Waterbury Clock Company.

The Benedict & Burnham Manufacturing Company of Waterbury, CT was formed in January 1843 to manufacture brass sheeting, brass products and gilt buttons. By the summer of 1855 they had plans to start their own clockmaking operation, and employed Noble Jerome (designer of the 30 hour brass weight “OG” movement) to set up a movement shop for them. After Chauncey Jerome’s bankruptcy in 1856, Chauncey himself went to work at Waterbury for about six or eight months to set up a case making shop. The Waterbury Clock Company was incorporated on March 5, 1857. One of the first clocks they marketed was a weight driven clock in a rosewood case designed and patented by Chauncey Jerome. An 1873 price list shows the following clocks being produced: lever movement gallery clocks, a drop octagon, a wall regulator, cottage and gothic timepieces, OG, OOG and Column weight driven clocks, and spring driven clocks in cottage, sharp gothic, round gothic, OOG and column styles. Their 1881 catalog shows 94 models of their own manufacture and 15 models of Ithaca calendar clocks. In 1891 they introduced their own line of perpetual calendar clocks.
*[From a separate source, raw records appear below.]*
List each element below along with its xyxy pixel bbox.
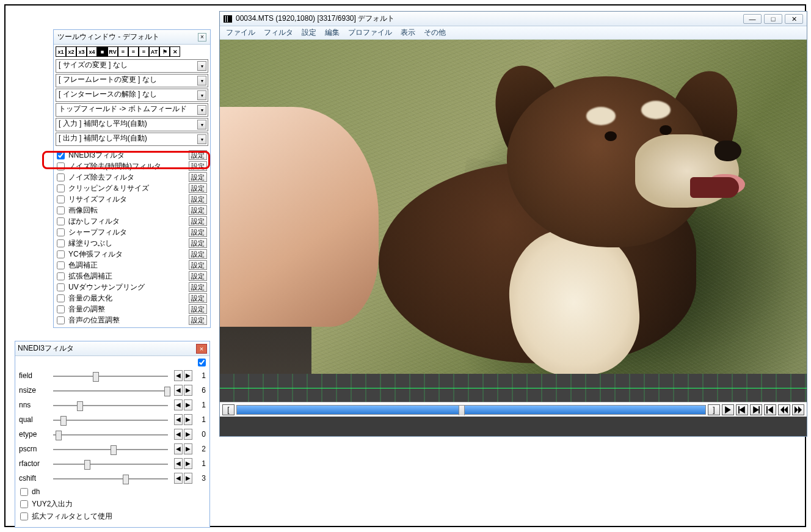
slider-thumb[interactable] — [60, 416, 67, 426]
step-forward-button[interactable] — [750, 404, 762, 415]
filter-checkbox[interactable] — [57, 305, 65, 313]
slider-decrement-button[interactable]: ◀ — [174, 414, 183, 425]
filter-checkbox[interactable] — [57, 184, 65, 192]
zoom-x4-button[interactable]: x4 — [87, 46, 97, 57]
line2-button[interactable]: = — [128, 46, 139, 57]
at-button[interactable]: AT — [149, 46, 159, 57]
chevron-down-icon[interactable]: ▾ — [197, 61, 206, 71]
video-frame[interactable] — [220, 40, 807, 374]
filter-settings-button[interactable]: 設定 — [189, 172, 207, 182]
slider-decrement-button[interactable]: ◀ — [174, 370, 183, 381]
seek-start-icon[interactable]: [ — [222, 404, 235, 415]
tool-window-close-icon[interactable]: × — [198, 33, 206, 42]
tool-dropdown-1[interactable]: [ フレームレートの変更 ] なし▾ — [56, 74, 208, 87]
chevron-down-icon[interactable]: ▾ — [197, 120, 206, 129]
filter-settings-button[interactable]: 設定 — [189, 293, 207, 303]
zoom-x3-button[interactable]: x3 — [76, 46, 87, 57]
filter-checkbox[interactable] — [57, 162, 65, 170]
black-button[interactable]: ■ — [97, 46, 107, 57]
tool-dropdown-4[interactable]: [ 入力 ] 補間なし平均(自動)▾ — [56, 118, 208, 131]
slider-decrement-button[interactable]: ◀ — [174, 458, 183, 469]
filter-checkbox[interactable] — [57, 206, 65, 214]
seek-track[interactable] — [236, 405, 706, 415]
menu-other[interactable]: その他 — [424, 27, 446, 38]
slider-increment-button[interactable]: ▶ — [184, 370, 192, 381]
slider-track[interactable] — [51, 428, 170, 440]
slider-track[interactable] — [51, 472, 170, 484]
nnedi3-enable-checkbox[interactable] — [198, 359, 206, 366]
slider-increment-button[interactable]: ▶ — [184, 473, 192, 484]
slider-decrement-button[interactable]: ◀ — [174, 399, 183, 410]
filter-checkbox[interactable] — [57, 173, 65, 181]
slider-increment-button[interactable]: ▶ — [184, 385, 192, 396]
slider-track[interactable] — [51, 399, 170, 411]
playhead[interactable] — [459, 406, 465, 415]
menu-view[interactable]: 表示 — [401, 27, 415, 38]
filter-settings-button[interactable]: 設定 — [189, 271, 207, 281]
step-back-button[interactable] — [736, 404, 748, 415]
filter-checkbox[interactable] — [57, 272, 65, 280]
slider-decrement-button[interactable]: ◀ — [174, 443, 183, 454]
slider-increment-button[interactable]: ▶ — [184, 414, 192, 425]
filter-settings-button[interactable]: 設定 — [189, 150, 207, 160]
menu-profile[interactable]: プロファイル — [348, 27, 392, 38]
filter-settings-button[interactable]: 設定 — [189, 183, 207, 193]
filter-settings-button[interactable]: 設定 — [189, 282, 207, 292]
filter-checkbox[interactable] — [57, 195, 65, 203]
play-button[interactable] — [722, 404, 734, 415]
tool-dropdown-0[interactable]: [ サイズの変更 ] なし▾ — [56, 59, 208, 73]
slider-track[interactable] — [51, 443, 170, 455]
filter-checkbox[interactable] — [57, 217, 65, 225]
filter-settings-button[interactable]: 設定 — [189, 194, 207, 204]
slider-track[interactable] — [51, 414, 170, 426]
slider-track[interactable] — [51, 370, 170, 382]
filter-settings-button[interactable]: 設定 — [189, 161, 207, 171]
slider-thumb[interactable] — [123, 475, 129, 484]
slider-increment-button[interactable]: ▶ — [184, 443, 192, 454]
zoom-x2-button[interactable]: x2 — [66, 46, 76, 57]
filter-settings-button[interactable]: 設定 — [189, 260, 207, 270]
slider-increment-button[interactable]: ▶ — [184, 429, 192, 440]
line1-button[interactable]: = — [118, 46, 128, 57]
goto-start-button[interactable] — [778, 404, 790, 415]
tool-window-titlebar[interactable]: ツールウィンドウ - デフォルト × — [54, 30, 210, 45]
filter-settings-button[interactable]: 設定 — [189, 227, 207, 237]
slider-increment-button[interactable]: ▶ — [184, 399, 192, 410]
main-titlebar[interactable]: 00034.MTS (1920,1080) [3317/6930] デフォルト … — [220, 12, 807, 26]
audio-waveform[interactable] — [220, 374, 807, 402]
filter-settings-button[interactable]: 設定 — [189, 205, 207, 215]
slider-decrement-button[interactable]: ◀ — [174, 429, 183, 440]
slider-increment-button[interactable]: ▶ — [184, 458, 192, 469]
filter-checkbox[interactable] — [57, 316, 65, 324]
option-checkbox[interactable] — [20, 488, 28, 496]
filter-settings-button[interactable]: 設定 — [189, 304, 207, 314]
menu-edit[interactable]: 編集 — [325, 27, 340, 38]
x-button[interactable]: ✕ — [170, 46, 180, 57]
filter-checkbox[interactable] — [57, 151, 65, 159]
flag-button[interactable]: ⚑ — [159, 46, 170, 57]
slider-thumb[interactable] — [164, 387, 170, 396]
nnedi3-titlebar[interactable]: NNEDI3フィルタ × — [15, 341, 209, 356]
option-checkbox[interactable] — [20, 512, 28, 520]
slider-thumb[interactable] — [111, 445, 117, 455]
zoom-x1-button[interactable]: x1 — [56, 46, 66, 57]
filter-settings-button[interactable]: 設定 — [189, 238, 207, 248]
filter-settings-button[interactable]: 設定 — [189, 315, 207, 325]
chevron-down-icon[interactable]: ▾ — [197, 105, 206, 115]
minimize-button[interactable]: — — [743, 14, 762, 24]
filter-checkbox[interactable] — [57, 283, 65, 291]
rv-button[interactable]: RV — [107, 46, 118, 57]
chevron-down-icon[interactable]: ▾ — [197, 134, 206, 144]
chevron-down-icon[interactable]: ▾ — [197, 76, 206, 86]
slider-thumb[interactable] — [77, 401, 83, 411]
slider-thumb[interactable] — [93, 372, 99, 382]
line3-button[interactable]: = — [139, 46, 149, 57]
filter-checkbox[interactable] — [57, 228, 65, 236]
filter-checkbox[interactable] — [57, 239, 65, 247]
menu-file[interactable]: ファイル — [226, 27, 255, 38]
slider-track[interactable] — [51, 384, 170, 396]
tool-dropdown-5[interactable]: [ 出力 ] 補間なし平均(自動)▾ — [56, 133, 208, 146]
menu-settings[interactable]: 設定 — [302, 27, 316, 38]
filter-checkbox[interactable] — [57, 261, 65, 269]
slider-thumb[interactable] — [84, 460, 90, 470]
In 1877 D. A. A. Buck designed an inexpensive watch (the famous Waterbury long-wind) for the Benedict & Burnham Mfg. Co. The watch was put on the market in 1878 and in 1880 the Waterbury Watch Co. was formed and a new factory built.

By 1889 an even cheaper watch design was undertaken by Archibald Bannatyne for the Waterbury Clock Co. This watch, the “Jumbo”, was introduced in 1891, and used a back–wind, back–set clock movement small enough to be placed in a watch case one inch thick and about two inches wide. In 1892 the Ingersoll Brothers became interested in the Jumbo and soon were marketing huge quantities of them with their name on them. “The Watch That Made The Dollar Famous” had been born. In 1900 the watch was updated to be stem–wind and stem–set. In 1922 Ingersoll went bankrupt and was purchased by Waterbury Clock Co.

Waterbury continued to produce clocks and later added a line of hall clocks, some Willard style banjo clocks (the best proportioned ones ever offered by a CT firm) and a number of crystal regulators. By 1932 they were in bad financial condition and were reorganized as Ingersoll–Waterbury. In 1942 the business was taken over by Norwegian investors and in 1944 was renamed United States Time Corp. The Timex watch was introduced shortly thereafter, and in 1969 they were renamed Timex Corporation.